Work task: Return all lines from the entries below in which the word "Πενταμελούς" is present.

Data extract: Begin

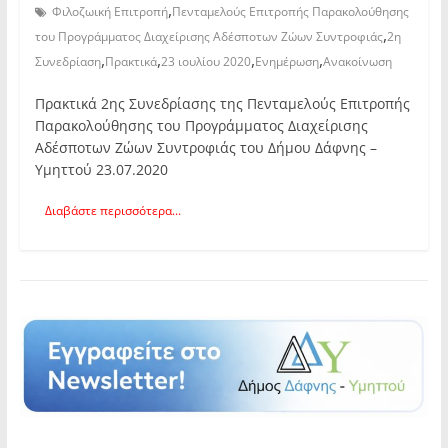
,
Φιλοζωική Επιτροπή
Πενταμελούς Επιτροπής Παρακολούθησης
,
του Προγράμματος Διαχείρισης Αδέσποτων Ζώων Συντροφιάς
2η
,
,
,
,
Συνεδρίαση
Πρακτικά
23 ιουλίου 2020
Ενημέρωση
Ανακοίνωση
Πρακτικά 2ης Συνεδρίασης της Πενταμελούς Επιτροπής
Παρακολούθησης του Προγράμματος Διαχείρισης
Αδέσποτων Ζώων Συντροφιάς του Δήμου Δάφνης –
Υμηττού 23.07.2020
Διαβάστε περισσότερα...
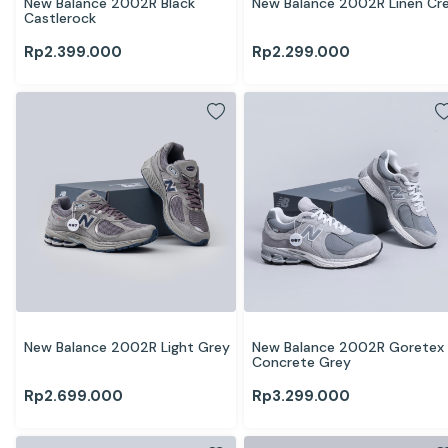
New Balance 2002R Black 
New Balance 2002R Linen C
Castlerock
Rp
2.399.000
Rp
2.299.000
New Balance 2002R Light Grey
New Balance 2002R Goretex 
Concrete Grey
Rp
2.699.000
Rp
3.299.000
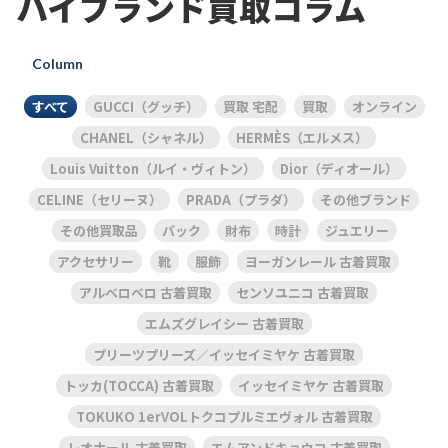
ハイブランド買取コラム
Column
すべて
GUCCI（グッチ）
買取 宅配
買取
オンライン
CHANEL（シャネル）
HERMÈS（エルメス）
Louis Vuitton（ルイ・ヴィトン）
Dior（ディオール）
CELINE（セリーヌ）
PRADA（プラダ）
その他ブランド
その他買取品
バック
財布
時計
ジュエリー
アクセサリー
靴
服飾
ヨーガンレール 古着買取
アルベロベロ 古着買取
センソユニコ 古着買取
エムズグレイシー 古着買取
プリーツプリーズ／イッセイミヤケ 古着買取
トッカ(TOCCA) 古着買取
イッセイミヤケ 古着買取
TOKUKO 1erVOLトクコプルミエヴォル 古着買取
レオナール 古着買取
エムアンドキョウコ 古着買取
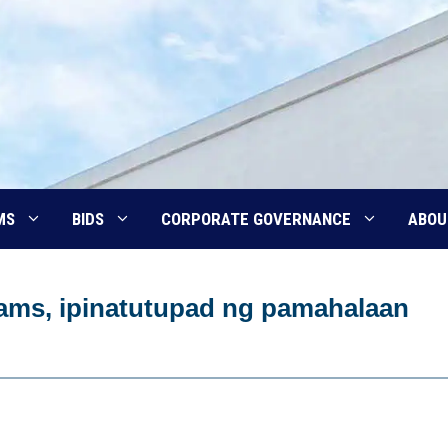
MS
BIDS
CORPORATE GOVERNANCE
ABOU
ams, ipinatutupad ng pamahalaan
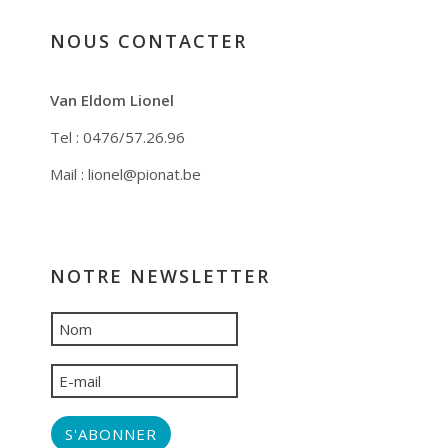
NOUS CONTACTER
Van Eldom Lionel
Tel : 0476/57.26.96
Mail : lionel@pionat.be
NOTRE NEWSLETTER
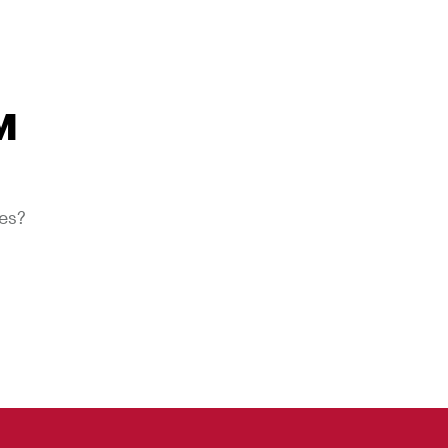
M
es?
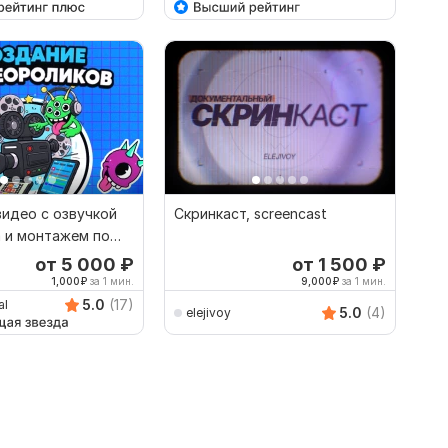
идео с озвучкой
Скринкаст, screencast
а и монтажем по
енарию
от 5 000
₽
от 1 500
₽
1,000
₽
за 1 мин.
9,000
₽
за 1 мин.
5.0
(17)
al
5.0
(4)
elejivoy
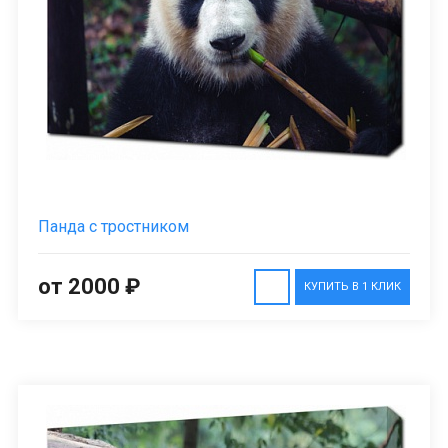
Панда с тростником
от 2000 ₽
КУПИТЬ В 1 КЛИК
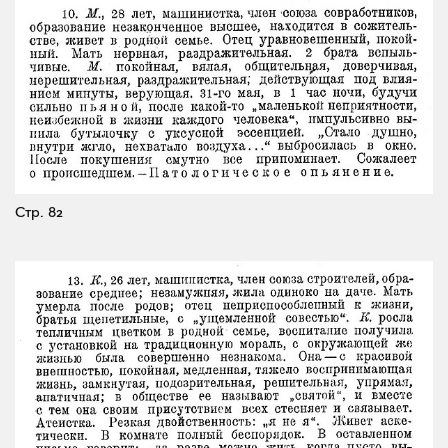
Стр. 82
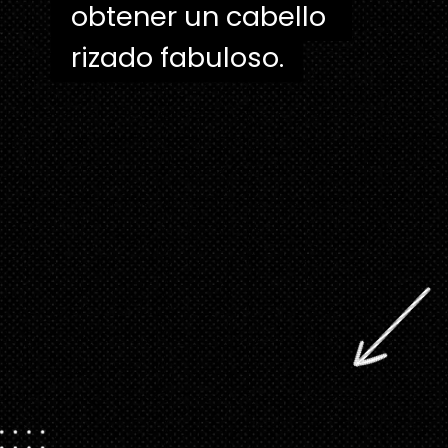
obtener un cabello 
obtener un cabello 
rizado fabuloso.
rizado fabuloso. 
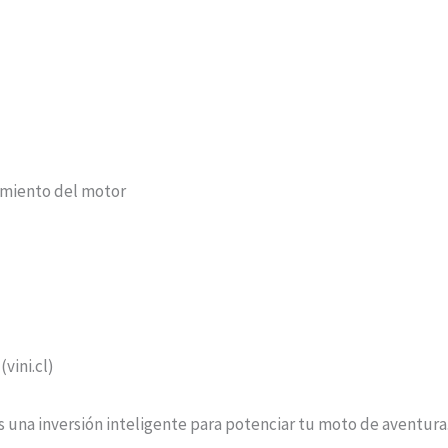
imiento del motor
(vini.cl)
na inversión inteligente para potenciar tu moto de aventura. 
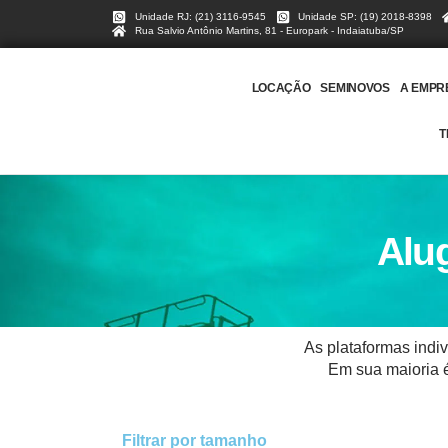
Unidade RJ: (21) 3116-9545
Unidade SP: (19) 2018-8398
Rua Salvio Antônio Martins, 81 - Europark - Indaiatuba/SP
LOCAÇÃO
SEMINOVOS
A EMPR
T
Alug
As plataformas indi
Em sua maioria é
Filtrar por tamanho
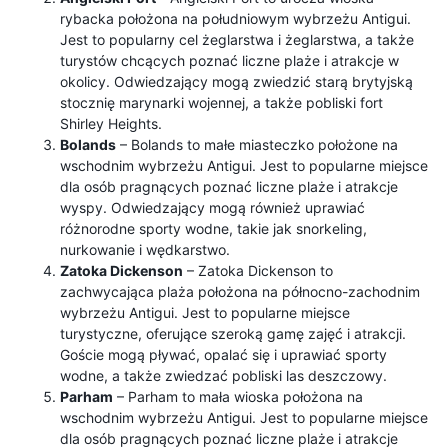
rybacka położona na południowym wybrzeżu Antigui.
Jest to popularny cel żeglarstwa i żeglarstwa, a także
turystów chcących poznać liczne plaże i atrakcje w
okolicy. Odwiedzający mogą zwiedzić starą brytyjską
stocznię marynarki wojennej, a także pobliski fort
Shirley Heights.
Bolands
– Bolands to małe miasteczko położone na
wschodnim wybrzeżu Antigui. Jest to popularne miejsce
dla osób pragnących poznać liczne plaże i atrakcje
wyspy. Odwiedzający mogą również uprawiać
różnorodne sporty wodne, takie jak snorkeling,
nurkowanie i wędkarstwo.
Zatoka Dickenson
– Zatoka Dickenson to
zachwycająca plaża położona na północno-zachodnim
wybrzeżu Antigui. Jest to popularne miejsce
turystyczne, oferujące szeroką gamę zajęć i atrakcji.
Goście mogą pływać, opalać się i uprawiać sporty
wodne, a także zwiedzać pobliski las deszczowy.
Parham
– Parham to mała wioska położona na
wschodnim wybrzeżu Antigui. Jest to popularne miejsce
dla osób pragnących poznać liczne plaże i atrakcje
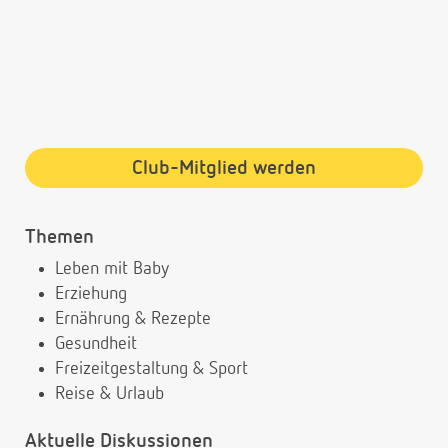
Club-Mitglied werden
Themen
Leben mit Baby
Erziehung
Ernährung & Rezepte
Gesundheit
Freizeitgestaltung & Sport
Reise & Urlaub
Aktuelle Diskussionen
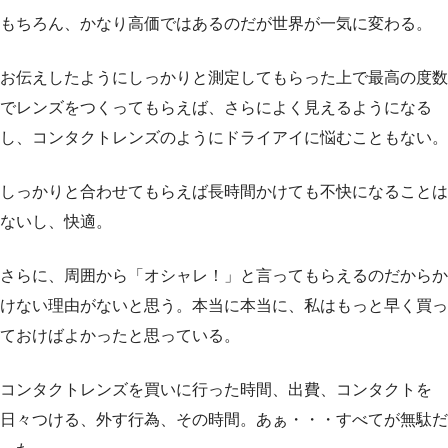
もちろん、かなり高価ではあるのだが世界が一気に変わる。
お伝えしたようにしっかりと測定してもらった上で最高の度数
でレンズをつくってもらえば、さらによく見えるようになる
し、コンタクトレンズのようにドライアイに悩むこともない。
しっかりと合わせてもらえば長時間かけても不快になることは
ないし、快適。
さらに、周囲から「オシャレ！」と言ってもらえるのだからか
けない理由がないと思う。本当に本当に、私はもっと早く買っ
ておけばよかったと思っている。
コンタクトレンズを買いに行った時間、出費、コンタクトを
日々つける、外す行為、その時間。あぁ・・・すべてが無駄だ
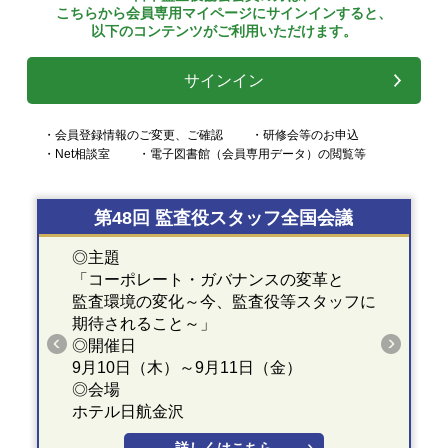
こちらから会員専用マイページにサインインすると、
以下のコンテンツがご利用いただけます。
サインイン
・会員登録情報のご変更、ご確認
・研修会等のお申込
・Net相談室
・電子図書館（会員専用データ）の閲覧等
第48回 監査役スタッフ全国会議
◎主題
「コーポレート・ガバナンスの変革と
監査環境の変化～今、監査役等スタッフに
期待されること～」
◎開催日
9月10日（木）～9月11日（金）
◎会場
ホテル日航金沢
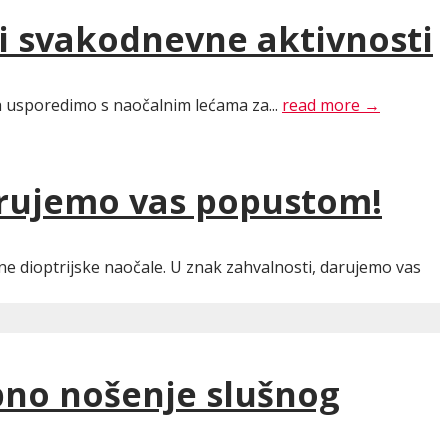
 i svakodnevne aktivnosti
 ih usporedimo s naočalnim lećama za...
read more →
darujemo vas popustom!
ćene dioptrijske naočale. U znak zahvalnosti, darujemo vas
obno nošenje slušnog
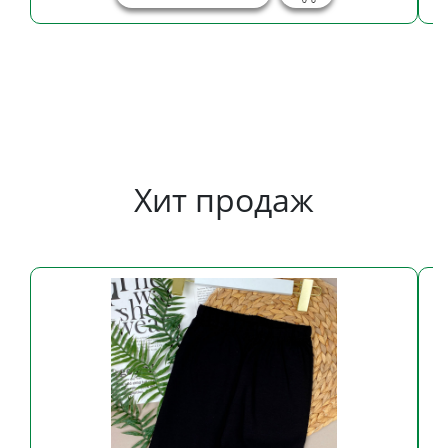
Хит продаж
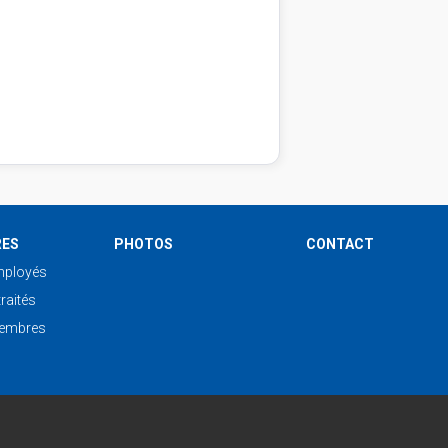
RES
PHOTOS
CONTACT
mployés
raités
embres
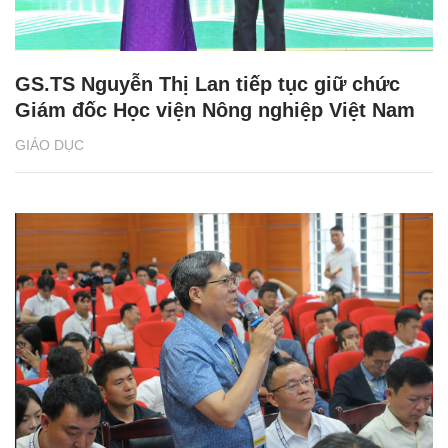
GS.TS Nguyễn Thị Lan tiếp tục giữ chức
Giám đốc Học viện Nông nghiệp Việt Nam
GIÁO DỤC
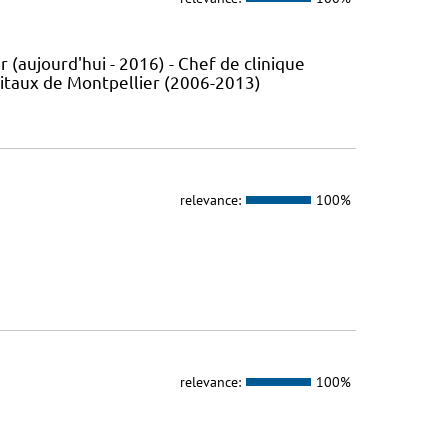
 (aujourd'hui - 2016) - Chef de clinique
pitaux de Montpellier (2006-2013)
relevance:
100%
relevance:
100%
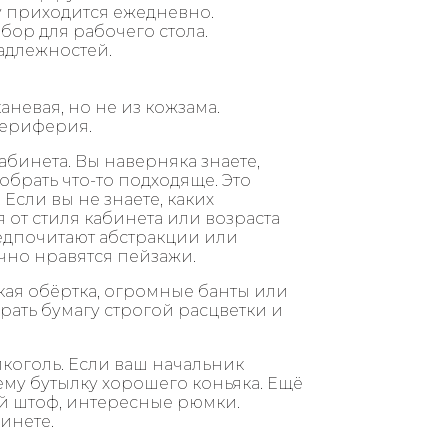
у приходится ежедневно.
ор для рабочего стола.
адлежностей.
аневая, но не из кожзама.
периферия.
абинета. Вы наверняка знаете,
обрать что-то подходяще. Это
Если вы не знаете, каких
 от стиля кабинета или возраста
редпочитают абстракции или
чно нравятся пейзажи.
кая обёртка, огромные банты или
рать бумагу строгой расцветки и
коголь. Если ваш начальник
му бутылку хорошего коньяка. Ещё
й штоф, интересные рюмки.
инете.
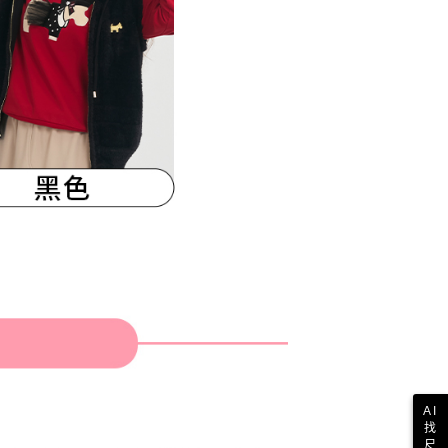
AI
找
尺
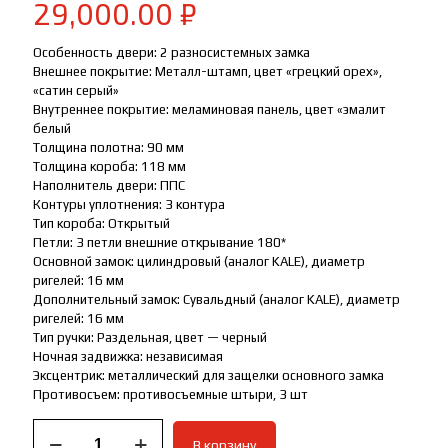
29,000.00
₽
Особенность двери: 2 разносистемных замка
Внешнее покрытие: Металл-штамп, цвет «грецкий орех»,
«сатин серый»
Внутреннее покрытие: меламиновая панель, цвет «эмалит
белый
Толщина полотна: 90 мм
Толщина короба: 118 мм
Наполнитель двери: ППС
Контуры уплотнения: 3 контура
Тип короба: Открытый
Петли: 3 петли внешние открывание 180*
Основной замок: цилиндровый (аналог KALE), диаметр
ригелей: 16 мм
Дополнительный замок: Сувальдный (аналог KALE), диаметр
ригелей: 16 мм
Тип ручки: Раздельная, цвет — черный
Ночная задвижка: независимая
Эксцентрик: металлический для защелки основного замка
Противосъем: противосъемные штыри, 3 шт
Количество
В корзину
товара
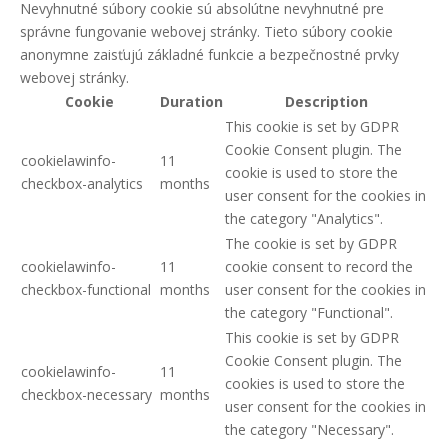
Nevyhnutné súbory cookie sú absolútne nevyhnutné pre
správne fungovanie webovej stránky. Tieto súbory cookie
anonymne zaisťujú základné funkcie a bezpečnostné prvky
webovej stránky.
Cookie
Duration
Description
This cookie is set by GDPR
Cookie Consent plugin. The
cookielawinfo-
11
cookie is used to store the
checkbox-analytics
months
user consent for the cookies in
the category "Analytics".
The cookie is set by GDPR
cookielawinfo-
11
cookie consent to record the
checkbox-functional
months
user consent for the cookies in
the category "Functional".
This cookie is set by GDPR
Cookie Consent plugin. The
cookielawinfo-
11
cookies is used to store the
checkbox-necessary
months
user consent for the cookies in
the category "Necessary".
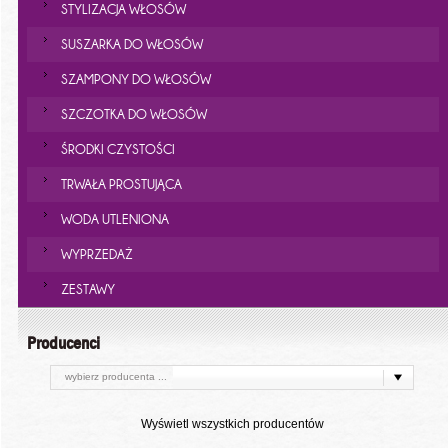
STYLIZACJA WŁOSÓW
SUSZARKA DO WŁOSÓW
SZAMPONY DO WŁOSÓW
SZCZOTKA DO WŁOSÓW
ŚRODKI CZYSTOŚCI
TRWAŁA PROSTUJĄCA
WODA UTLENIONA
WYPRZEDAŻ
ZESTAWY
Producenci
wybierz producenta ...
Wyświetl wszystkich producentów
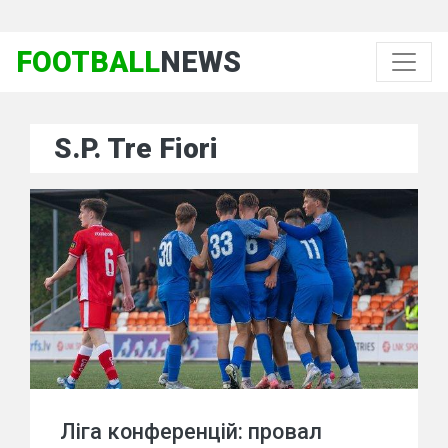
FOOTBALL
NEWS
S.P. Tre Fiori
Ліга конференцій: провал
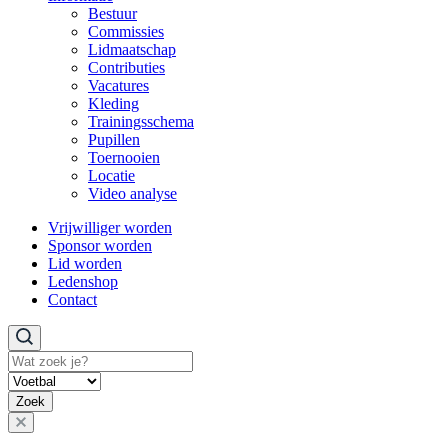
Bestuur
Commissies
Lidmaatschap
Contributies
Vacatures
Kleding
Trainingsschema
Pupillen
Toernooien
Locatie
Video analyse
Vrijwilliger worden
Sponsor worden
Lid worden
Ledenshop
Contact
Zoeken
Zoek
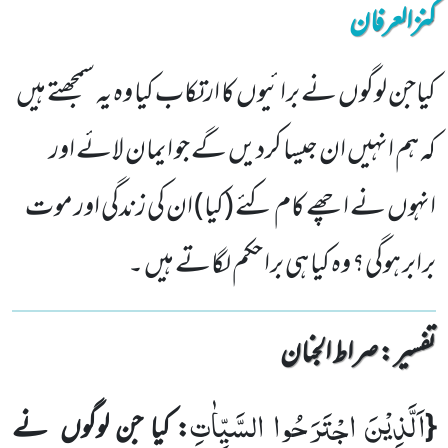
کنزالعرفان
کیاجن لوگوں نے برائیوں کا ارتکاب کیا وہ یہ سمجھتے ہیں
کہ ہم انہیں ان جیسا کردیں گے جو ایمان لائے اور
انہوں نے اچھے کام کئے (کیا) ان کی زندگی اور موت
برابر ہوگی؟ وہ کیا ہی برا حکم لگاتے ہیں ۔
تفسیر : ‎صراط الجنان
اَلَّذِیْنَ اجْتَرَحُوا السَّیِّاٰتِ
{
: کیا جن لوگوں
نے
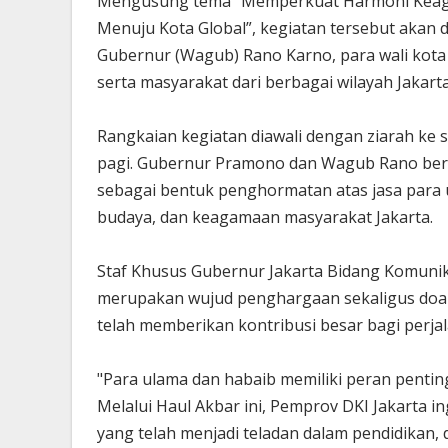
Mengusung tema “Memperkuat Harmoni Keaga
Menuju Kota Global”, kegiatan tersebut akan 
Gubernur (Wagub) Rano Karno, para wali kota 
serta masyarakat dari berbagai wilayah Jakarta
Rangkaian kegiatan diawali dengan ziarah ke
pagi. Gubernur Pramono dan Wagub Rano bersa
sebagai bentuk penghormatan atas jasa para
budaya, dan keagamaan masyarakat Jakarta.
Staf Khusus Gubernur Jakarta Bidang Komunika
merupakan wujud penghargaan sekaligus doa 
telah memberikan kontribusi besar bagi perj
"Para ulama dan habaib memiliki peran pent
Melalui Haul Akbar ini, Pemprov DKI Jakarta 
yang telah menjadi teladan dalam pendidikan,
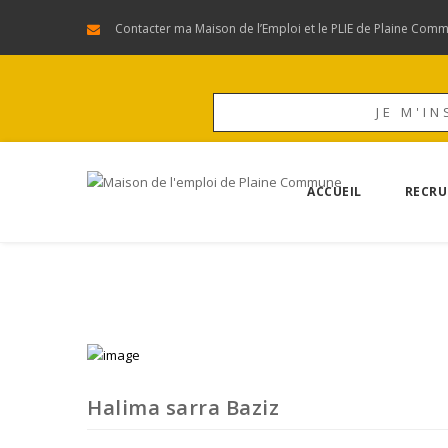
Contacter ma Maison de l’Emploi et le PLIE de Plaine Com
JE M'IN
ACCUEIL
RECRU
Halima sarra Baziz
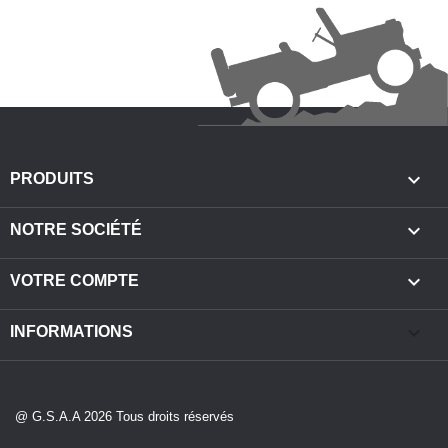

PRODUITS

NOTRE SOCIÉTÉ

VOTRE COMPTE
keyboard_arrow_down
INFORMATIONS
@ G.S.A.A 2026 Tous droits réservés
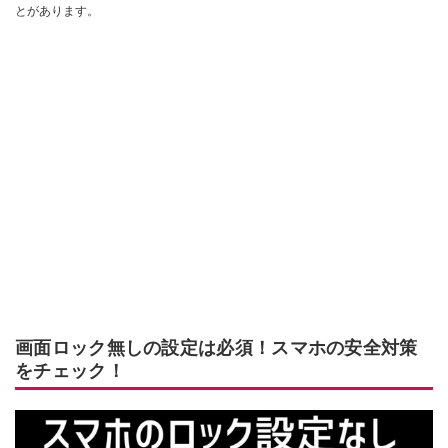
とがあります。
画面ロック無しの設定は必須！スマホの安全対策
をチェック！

Data extract: End

Answer section:
Πενταμελούς Επιτροπής Παρακολούθησης
Πρακτικά 2ης Συνεδρίασης της Πενταμελούς Επιτροπής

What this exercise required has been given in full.